Task - The lines you return should be those containing the string "centrată", taken from the data below.

Dataset excerpts
☆ ☆ ☆ ☆
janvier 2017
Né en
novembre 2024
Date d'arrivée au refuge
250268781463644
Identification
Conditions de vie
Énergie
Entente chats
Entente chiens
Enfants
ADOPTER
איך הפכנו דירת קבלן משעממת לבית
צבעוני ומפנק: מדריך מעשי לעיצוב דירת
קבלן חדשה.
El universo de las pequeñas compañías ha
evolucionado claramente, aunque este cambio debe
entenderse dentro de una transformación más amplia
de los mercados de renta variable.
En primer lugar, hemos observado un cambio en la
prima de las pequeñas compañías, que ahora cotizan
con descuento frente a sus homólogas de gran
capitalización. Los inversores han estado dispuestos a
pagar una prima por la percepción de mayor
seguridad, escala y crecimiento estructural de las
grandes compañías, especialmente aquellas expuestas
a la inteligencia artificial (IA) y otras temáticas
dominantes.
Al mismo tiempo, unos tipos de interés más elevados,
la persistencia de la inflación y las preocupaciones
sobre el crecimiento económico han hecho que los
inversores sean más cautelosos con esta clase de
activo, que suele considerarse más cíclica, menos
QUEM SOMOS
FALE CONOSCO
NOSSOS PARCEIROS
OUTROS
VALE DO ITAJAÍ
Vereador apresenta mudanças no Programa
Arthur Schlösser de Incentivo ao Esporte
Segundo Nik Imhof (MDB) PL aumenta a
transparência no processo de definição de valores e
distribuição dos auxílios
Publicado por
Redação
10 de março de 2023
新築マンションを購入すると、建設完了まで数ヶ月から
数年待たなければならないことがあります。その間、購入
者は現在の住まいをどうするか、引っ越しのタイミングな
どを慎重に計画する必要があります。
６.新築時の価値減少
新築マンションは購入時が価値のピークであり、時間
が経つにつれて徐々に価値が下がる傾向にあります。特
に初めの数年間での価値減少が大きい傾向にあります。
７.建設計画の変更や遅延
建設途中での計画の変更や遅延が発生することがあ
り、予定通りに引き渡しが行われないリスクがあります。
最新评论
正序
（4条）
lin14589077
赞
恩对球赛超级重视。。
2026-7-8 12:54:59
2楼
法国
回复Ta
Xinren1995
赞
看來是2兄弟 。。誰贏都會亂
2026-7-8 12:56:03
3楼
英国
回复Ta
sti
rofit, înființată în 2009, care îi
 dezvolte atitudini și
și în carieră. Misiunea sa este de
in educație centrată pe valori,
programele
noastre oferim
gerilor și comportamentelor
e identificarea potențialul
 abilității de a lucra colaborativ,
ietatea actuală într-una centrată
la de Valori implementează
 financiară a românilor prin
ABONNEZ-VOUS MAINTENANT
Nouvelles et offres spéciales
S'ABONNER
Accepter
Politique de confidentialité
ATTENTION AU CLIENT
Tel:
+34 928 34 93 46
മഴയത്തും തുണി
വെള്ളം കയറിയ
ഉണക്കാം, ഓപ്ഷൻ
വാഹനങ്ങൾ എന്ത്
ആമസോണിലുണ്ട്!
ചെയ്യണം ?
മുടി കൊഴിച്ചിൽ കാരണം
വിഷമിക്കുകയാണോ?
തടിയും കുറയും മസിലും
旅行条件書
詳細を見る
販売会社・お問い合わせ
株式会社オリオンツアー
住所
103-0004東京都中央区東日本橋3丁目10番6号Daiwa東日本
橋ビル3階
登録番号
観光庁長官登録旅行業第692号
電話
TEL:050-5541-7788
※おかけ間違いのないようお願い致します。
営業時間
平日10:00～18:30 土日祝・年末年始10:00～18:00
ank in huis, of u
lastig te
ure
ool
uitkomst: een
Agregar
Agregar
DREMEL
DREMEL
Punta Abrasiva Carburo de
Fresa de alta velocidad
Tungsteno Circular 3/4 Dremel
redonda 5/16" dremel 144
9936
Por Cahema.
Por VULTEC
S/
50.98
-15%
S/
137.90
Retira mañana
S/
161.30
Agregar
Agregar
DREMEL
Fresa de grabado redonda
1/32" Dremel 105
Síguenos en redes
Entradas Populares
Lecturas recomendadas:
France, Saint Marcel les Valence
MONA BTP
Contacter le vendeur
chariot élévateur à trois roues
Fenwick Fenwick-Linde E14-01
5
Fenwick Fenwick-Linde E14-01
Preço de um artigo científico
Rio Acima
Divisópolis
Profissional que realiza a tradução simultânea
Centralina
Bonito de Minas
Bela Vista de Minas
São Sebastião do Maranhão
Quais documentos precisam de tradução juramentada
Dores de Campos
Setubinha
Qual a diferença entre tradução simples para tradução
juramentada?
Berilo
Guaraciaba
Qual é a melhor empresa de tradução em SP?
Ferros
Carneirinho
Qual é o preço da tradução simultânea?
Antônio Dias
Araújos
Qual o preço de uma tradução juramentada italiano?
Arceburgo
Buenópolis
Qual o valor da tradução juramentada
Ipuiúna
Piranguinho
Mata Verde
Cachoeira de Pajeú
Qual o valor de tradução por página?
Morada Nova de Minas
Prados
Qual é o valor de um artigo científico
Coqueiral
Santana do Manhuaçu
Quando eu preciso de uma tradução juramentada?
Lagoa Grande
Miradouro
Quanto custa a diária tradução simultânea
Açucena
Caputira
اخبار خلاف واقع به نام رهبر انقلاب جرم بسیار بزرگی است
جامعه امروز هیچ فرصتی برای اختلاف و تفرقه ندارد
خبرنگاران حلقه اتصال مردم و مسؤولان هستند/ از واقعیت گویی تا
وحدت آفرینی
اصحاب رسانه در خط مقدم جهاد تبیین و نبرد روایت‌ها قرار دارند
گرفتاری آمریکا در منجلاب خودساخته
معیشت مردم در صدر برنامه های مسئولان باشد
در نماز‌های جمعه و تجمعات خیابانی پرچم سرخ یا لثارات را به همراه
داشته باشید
☆ ☆ ☆ ☆
Reply -
in educație centrată pe valori,
ietatea actuală într-una centrată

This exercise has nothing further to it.